Impact of Sn doping on the hydrogen detection characteristics of ZnO thin films: Insights from experimental and DFT combination
Abstract
The development of efficient chemical sensors based on semiconductor oxides is a major challenge. Low-cost equipment fabrication with a high sensor response towards H2 was the aim of our work. Chemical sensors were elaborated using zinc oxide, aluminum- and tin-doped zinc oxide. The samples were synthesized with a cost-effective chemical spray pyrolysis technique. Sn-doped ZnO response to hydrogen gas is the highest followed by ZnO and Al-doped ZnO, with a high sensitivity reaching 200 at 500 ppm, for 400 °C. DFT calculations revealed that O2 is strongly adsorbed on the ZnO-Al surface, resulting in the cancellation of the electrical conductance. Consequently, the approaching H2 gas will not possess sufficient energy to extract the strongly adsorbed oxygen from the surface, and no trapped electrons can be released back to the surface.
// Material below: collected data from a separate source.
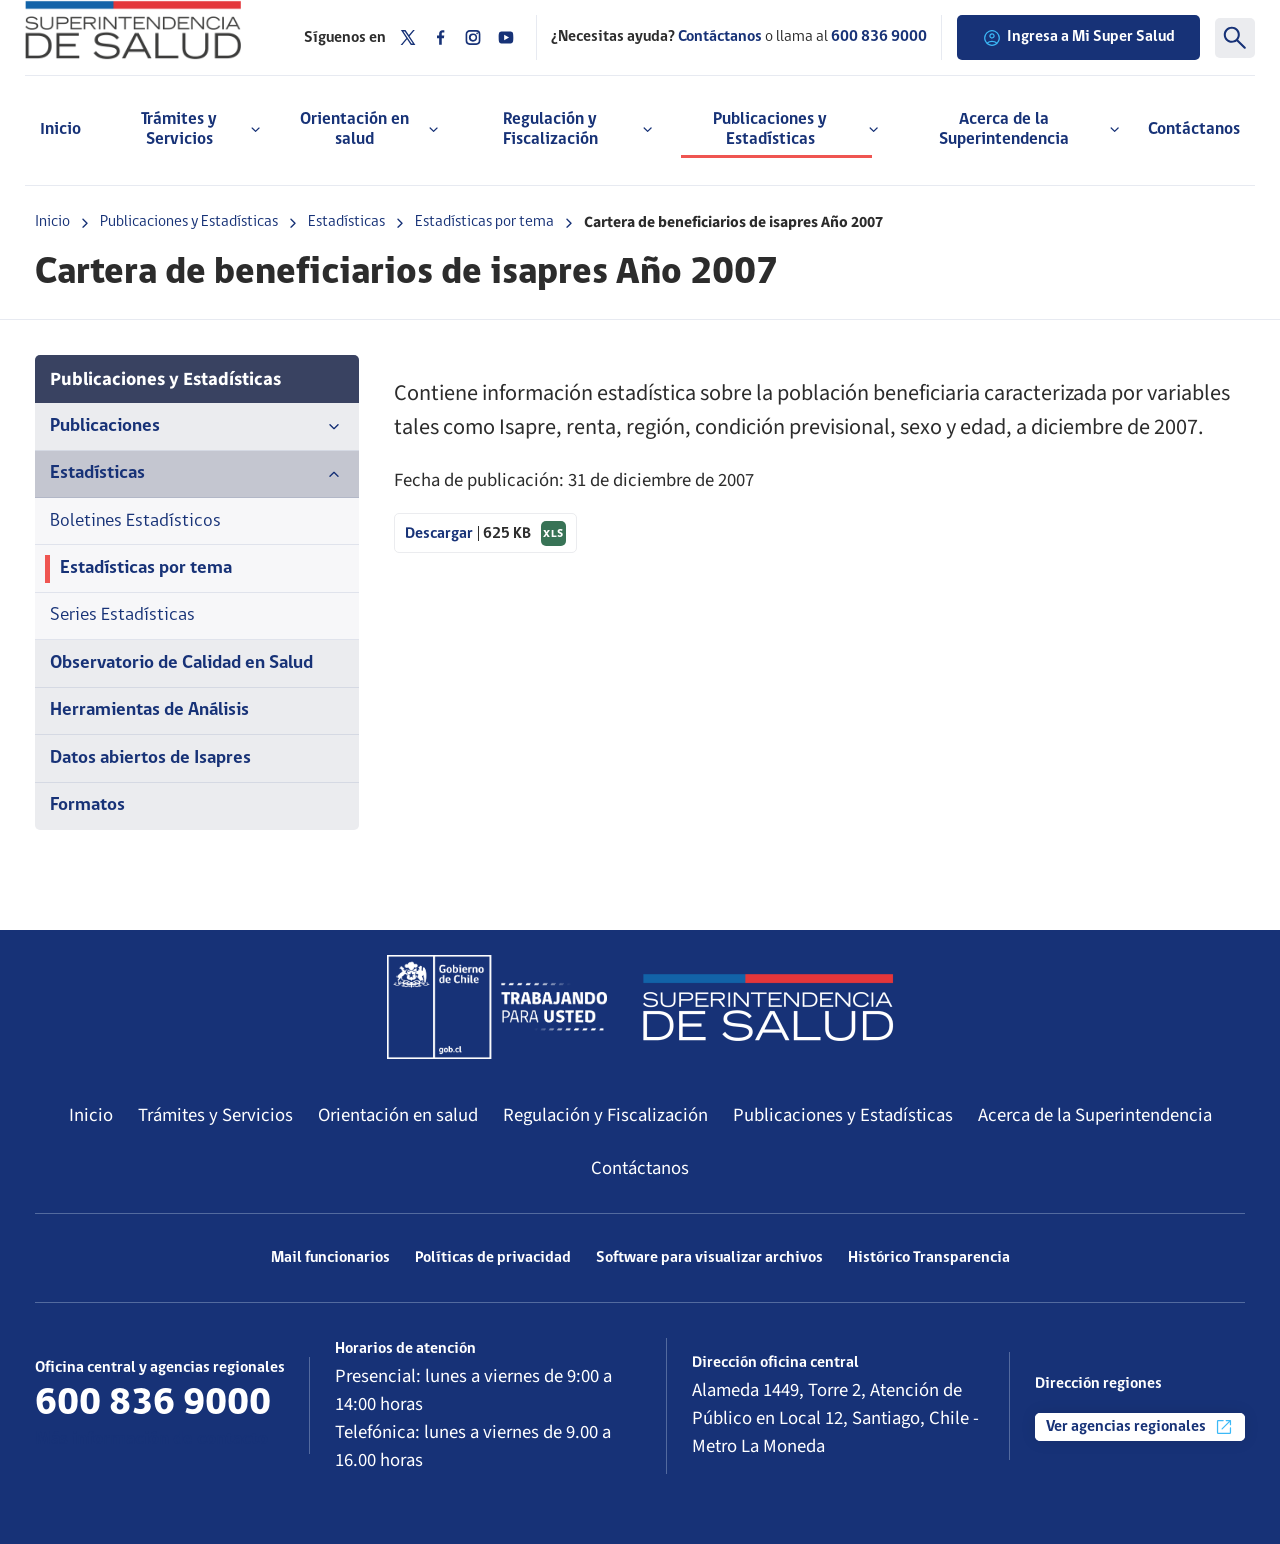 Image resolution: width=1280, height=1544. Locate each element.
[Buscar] (1235, 38)
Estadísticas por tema (484, 222)
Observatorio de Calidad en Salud (181, 663)
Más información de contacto (151, 1439)
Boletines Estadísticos (135, 521)
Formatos (87, 805)
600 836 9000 (879, 37)
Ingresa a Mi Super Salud (1078, 38)
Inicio (60, 129)
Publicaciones (197, 427)
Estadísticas (346, 222)
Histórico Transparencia (929, 1258)
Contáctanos (1194, 129)
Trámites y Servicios (215, 1115)
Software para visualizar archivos (709, 1258)
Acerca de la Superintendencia (1095, 1115)
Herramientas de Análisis (149, 710)
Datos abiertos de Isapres (150, 758)
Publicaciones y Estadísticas (189, 222)
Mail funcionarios (330, 1258)
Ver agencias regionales (1140, 1427)
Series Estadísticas (122, 615)
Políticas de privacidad (493, 1258)
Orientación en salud (398, 1115)
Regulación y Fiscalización (605, 1115) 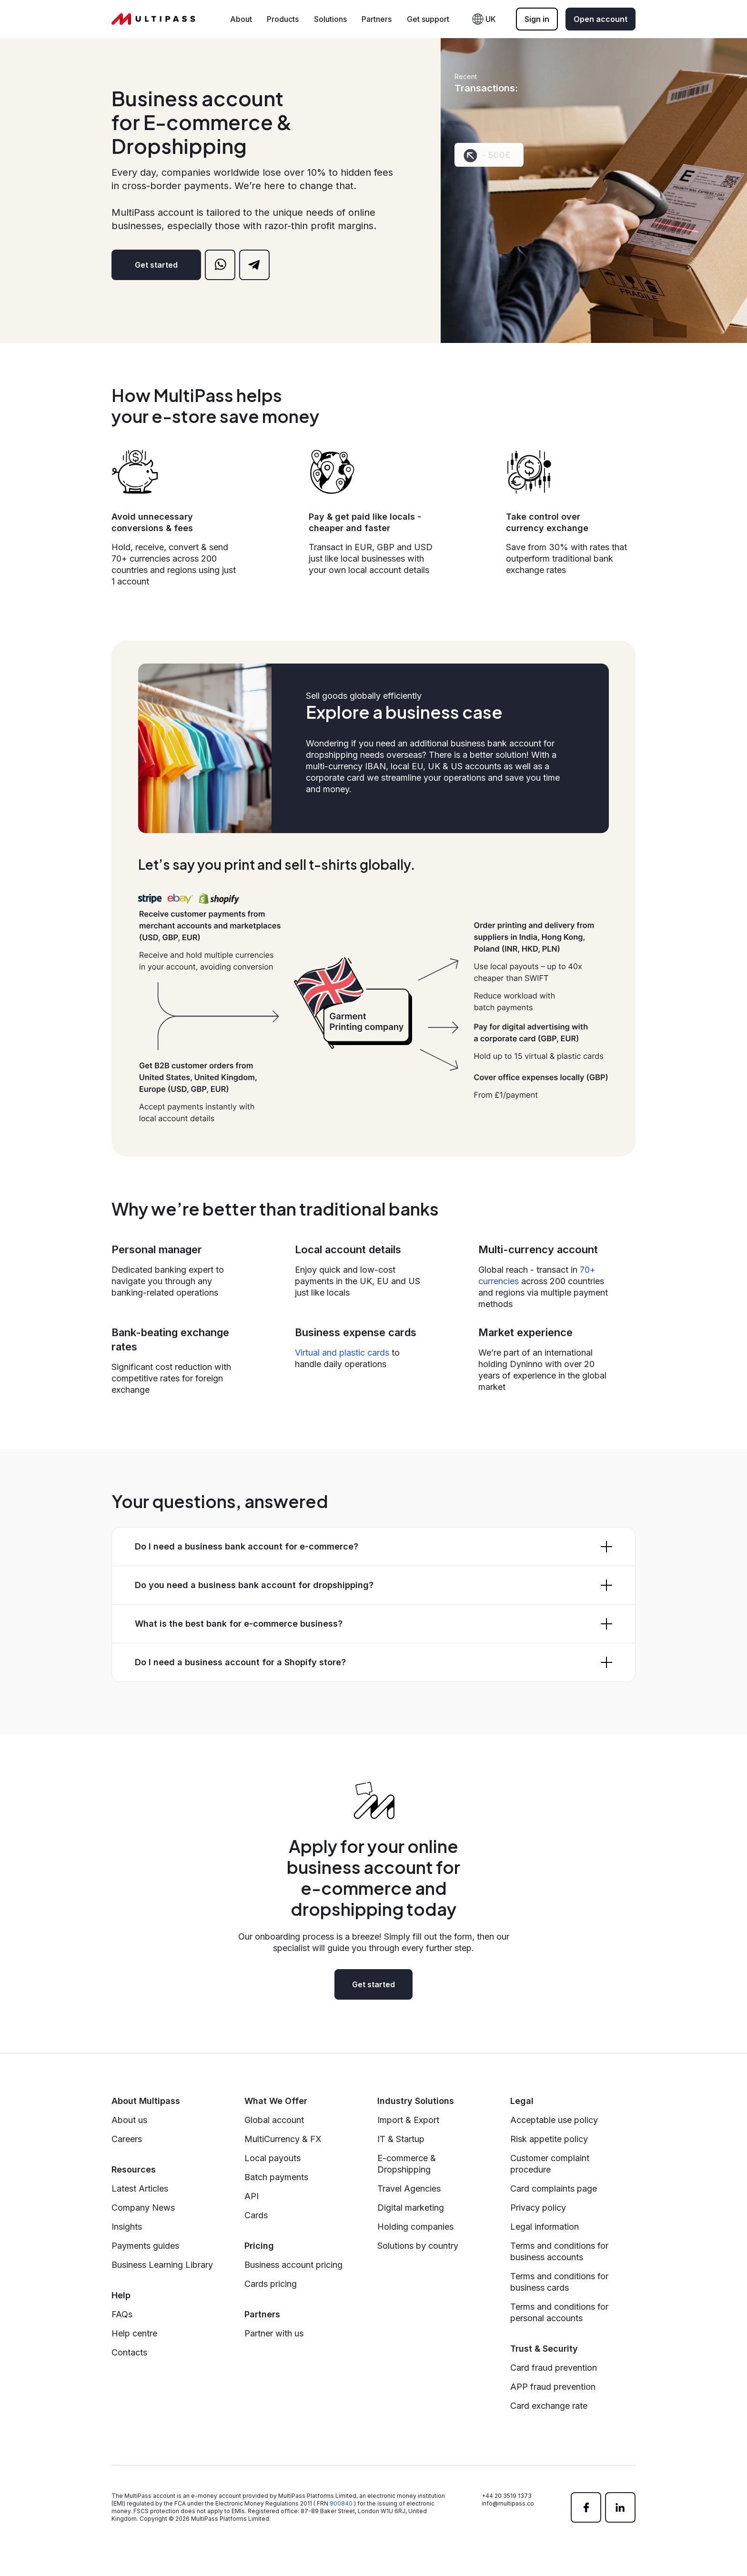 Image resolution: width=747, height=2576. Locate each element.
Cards (256, 2215)
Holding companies (415, 2227)
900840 (341, 2503)
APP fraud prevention (553, 2387)
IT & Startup (400, 2139)
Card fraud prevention (553, 2368)
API (251, 2196)
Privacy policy (538, 2208)
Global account (274, 2120)
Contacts (129, 2352)
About (241, 19)
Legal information (544, 2227)
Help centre (134, 2333)
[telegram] (254, 265)
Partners (377, 19)
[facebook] (586, 2507)
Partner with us (273, 2333)
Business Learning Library (162, 2265)
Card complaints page (553, 2189)
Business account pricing (293, 2265)
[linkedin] (620, 2507)
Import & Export (408, 2120)
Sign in (537, 19)
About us (129, 2120)
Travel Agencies (409, 2189)
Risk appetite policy (549, 2139)
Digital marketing (410, 2208)
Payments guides (145, 2246)
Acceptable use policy (554, 2120)
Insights (126, 2227)
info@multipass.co (508, 2503)
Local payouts (272, 2158)
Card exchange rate (548, 2406)
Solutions (330, 19)
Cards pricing (270, 2284)
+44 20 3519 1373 (507, 2495)
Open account (600, 19)
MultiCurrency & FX (283, 2139)
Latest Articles (139, 2189)
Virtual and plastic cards (342, 1353)
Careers (126, 2139)
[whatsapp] (220, 265)
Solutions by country (417, 2246)
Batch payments (276, 2177)
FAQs (121, 2314)
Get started (156, 265)
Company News (143, 2208) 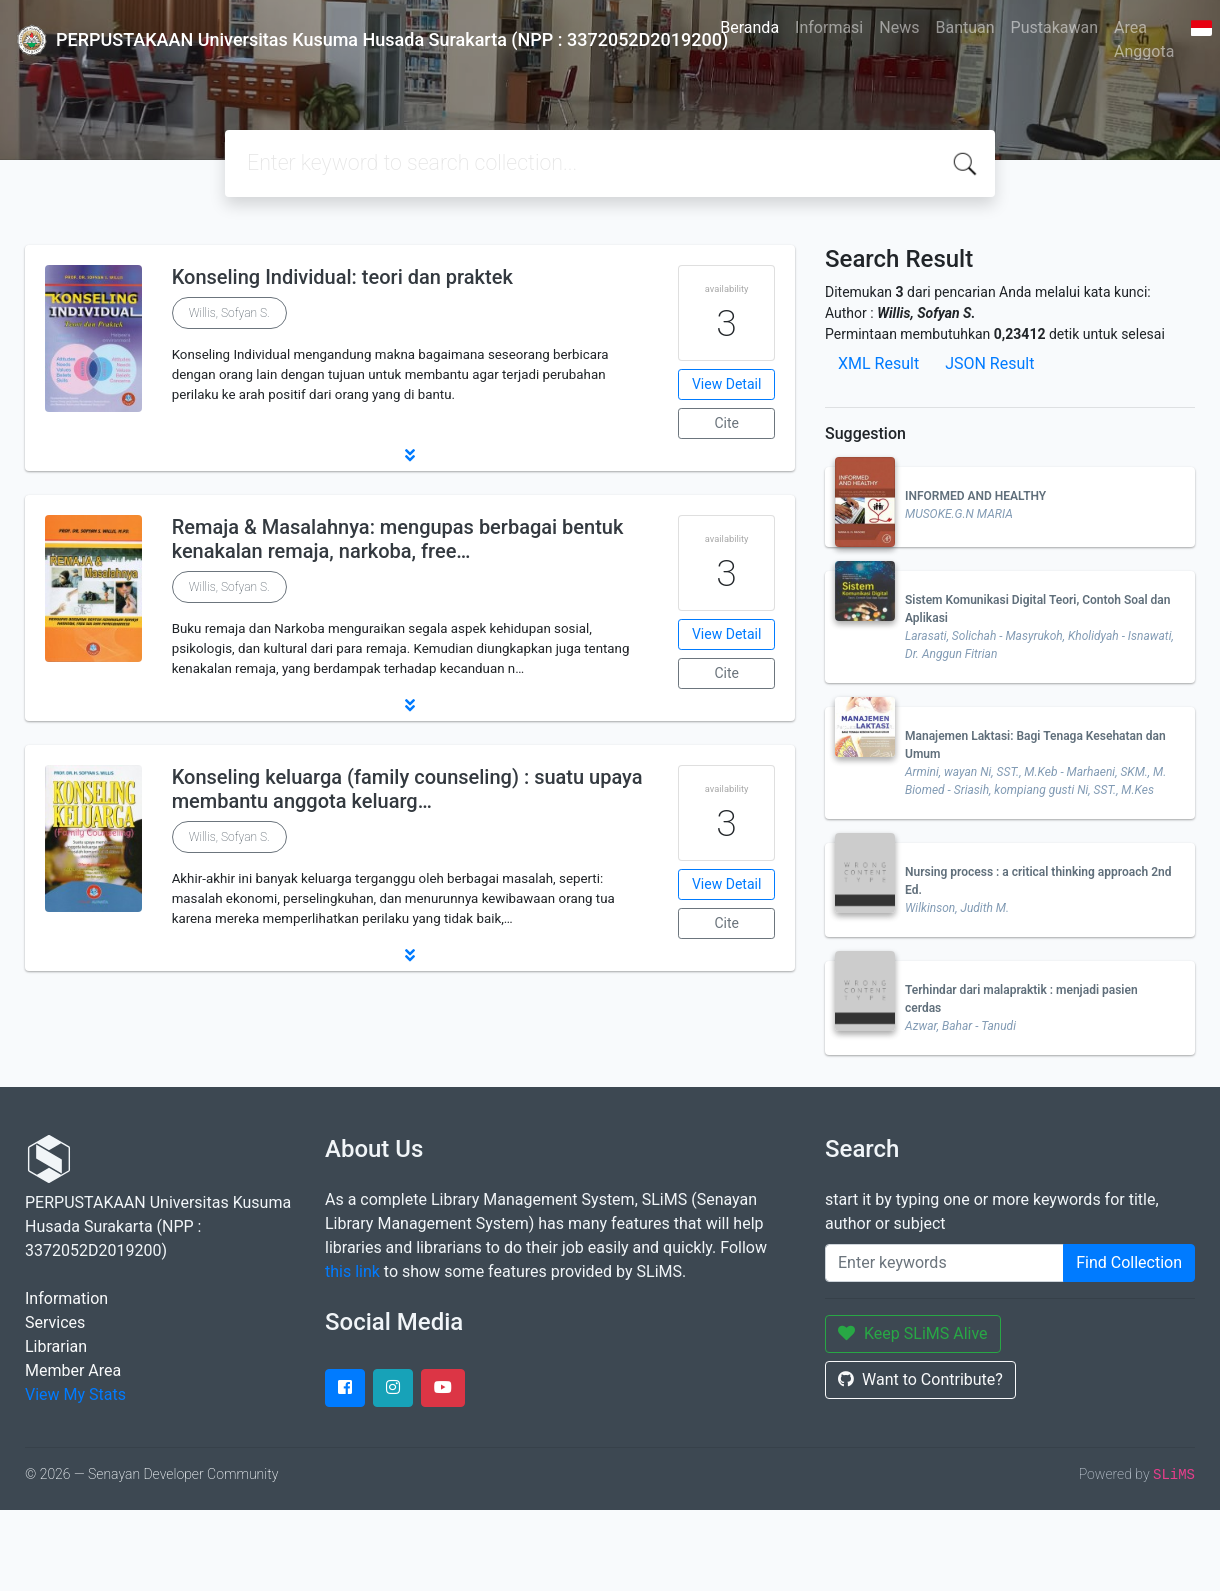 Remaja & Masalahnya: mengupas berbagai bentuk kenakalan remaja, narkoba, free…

In contrast, DFT calculations highlighted the potential of ZnO and Sn-doped ZnO to be used as hydrogen gas sensors. Charge transfer analysis revealed that only a small release of the trapped electrons occurs on the pure ZnO surface (0.14|e|), compared to Sn doped ZnO, in which a full release of free electrons was observed, resulting in a more favorable response to H2 and confirming the experimental results.